WHAT THIS TASK INVOLVES
The task calls for the lines from the start of the entries below through the line with "Committee Members (291, 443)", given again verbatim, with every picture dropped.

-=-=-=-=-

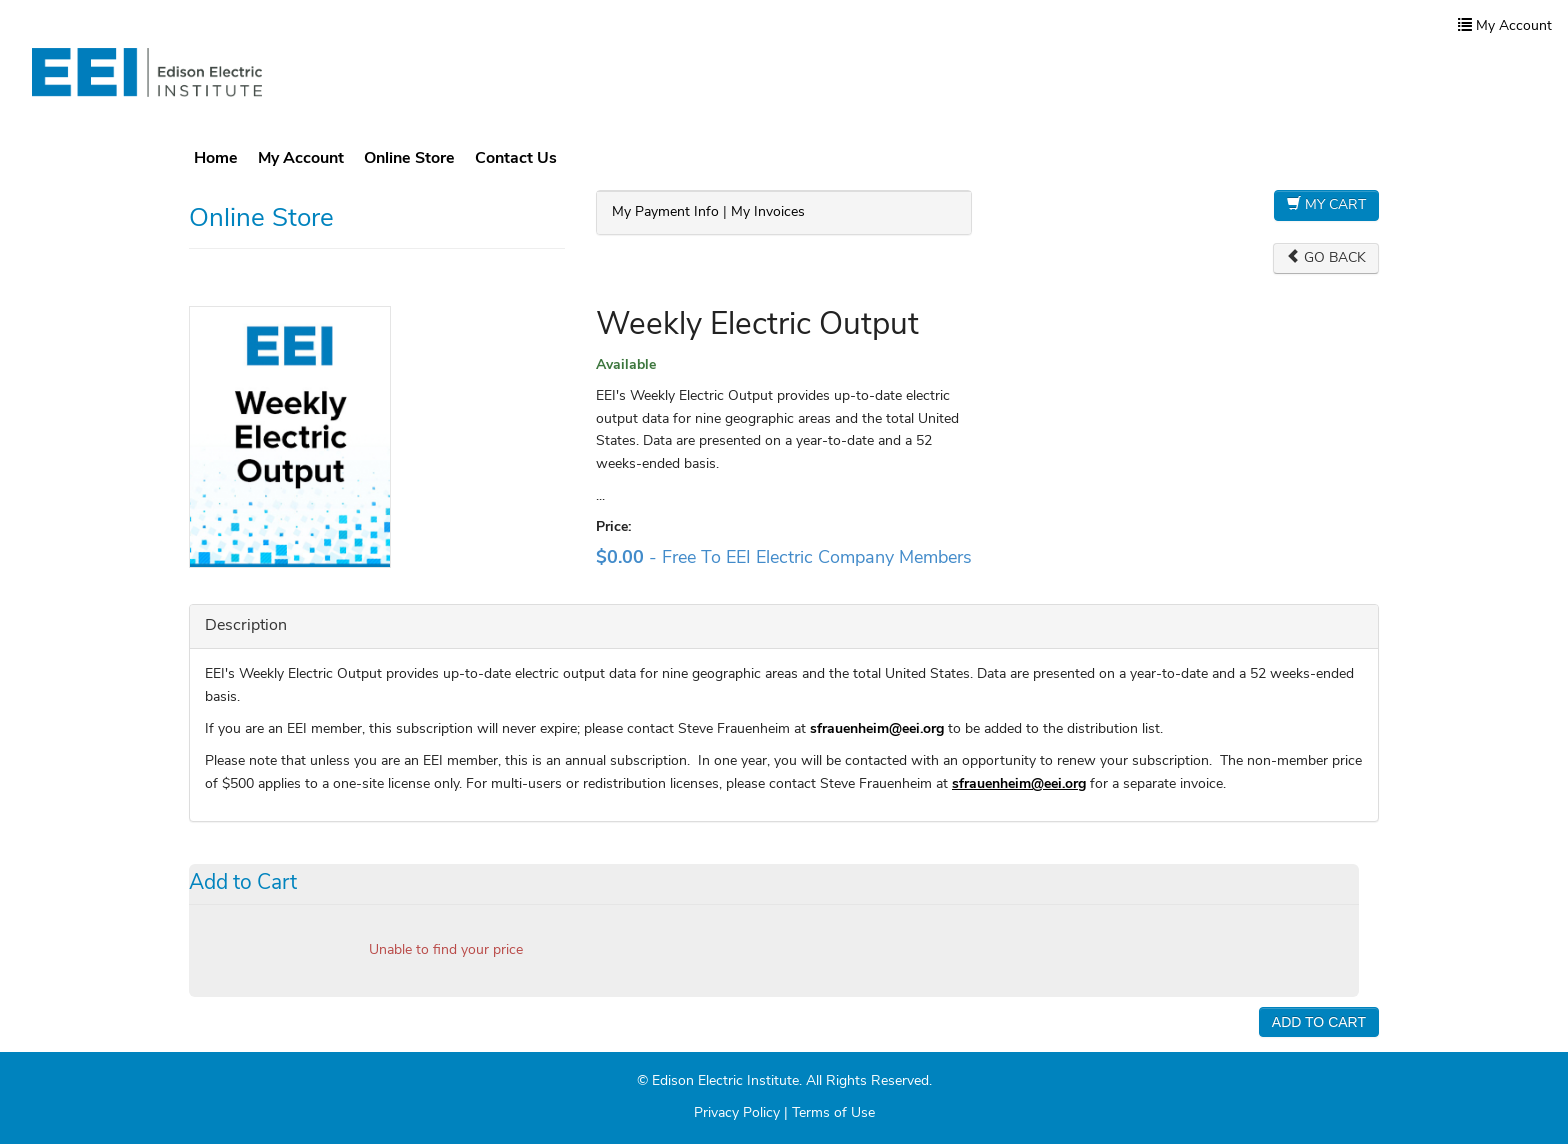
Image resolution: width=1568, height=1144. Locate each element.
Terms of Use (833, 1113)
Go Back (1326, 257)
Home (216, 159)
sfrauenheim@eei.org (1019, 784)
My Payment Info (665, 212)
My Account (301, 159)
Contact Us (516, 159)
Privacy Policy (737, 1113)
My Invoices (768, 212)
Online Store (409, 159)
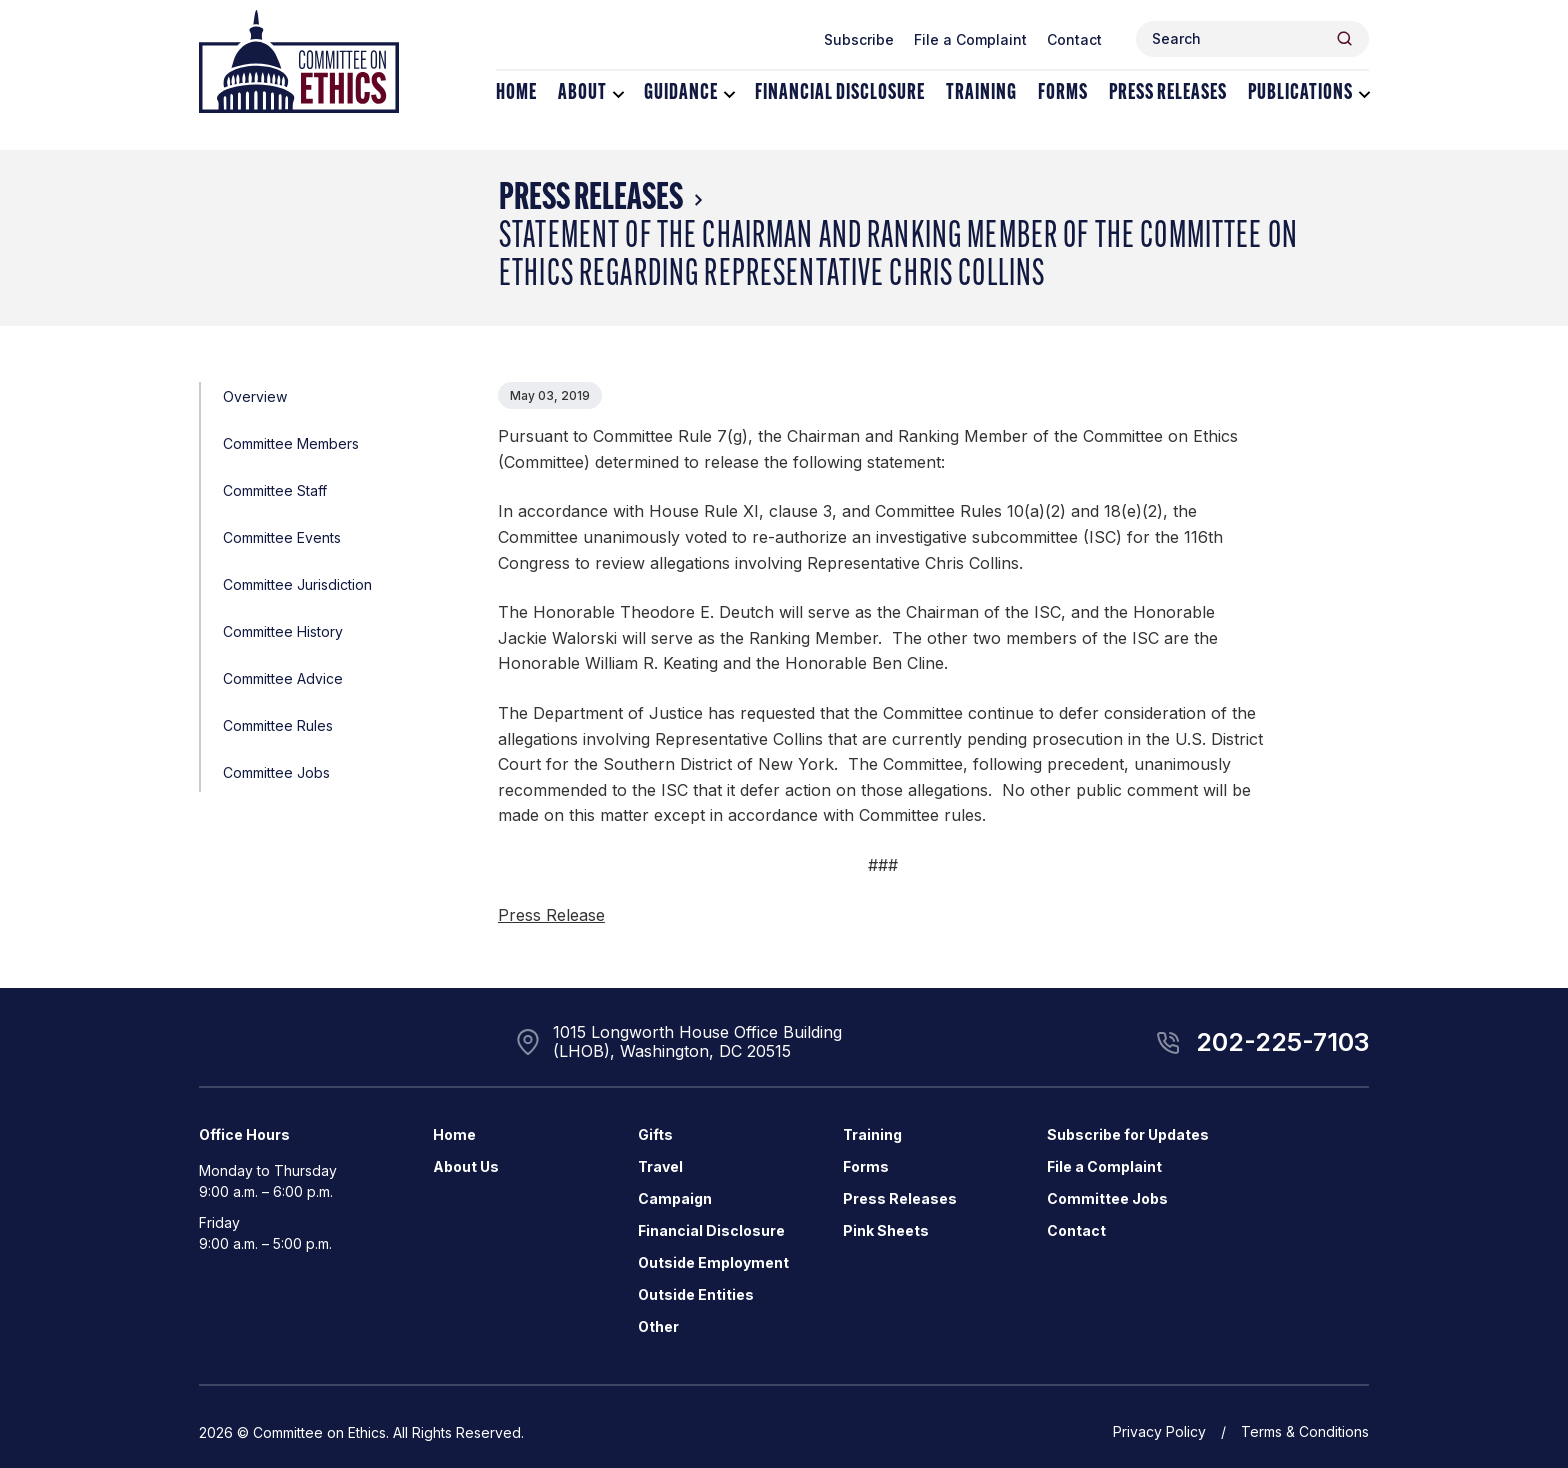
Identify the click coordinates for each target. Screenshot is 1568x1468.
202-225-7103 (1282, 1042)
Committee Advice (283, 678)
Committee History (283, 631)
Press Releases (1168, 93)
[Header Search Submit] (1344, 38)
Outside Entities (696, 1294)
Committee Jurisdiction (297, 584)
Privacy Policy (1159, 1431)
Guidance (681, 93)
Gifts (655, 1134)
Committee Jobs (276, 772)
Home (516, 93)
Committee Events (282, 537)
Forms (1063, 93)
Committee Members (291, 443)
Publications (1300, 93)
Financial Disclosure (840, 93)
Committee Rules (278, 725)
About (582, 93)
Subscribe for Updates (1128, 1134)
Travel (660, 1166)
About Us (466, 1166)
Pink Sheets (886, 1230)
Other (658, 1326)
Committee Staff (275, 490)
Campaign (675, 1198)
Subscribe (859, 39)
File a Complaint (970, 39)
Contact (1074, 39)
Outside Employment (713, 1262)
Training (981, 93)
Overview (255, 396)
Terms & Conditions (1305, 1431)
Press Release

-=-=-=-=-

EXERCISE ANSWER
Image resolution: width=1568, height=1144. Locate each element.
Terms of Use (833, 1113)
Go Back (1326, 257)
Home (216, 159)
sfrauenheim@eei.org (1019, 784)
My Payment Info (665, 212)
My Account (301, 159)
Contact Us (516, 159)
Privacy Policy (737, 1113)
My Invoices (768, 212)
Online Store (409, 159)
Identify the click coordinates for each target. Screenshot is 1568x1468.
202-225-7103 (1282, 1042)
Committee Advice (283, 678)
Committee History (283, 631)
Press Releases (1168, 93)
[Header Search Submit] (1344, 38)
Outside Entities (696, 1294)
Committee Jurisdiction (297, 584)
Privacy Policy (1159, 1431)
Guidance (681, 93)
Gifts (655, 1134)
Committee Jobs (276, 772)
Home (516, 93)
Committee Events (282, 537)
Forms (1063, 93)
Committee Members (291, 443)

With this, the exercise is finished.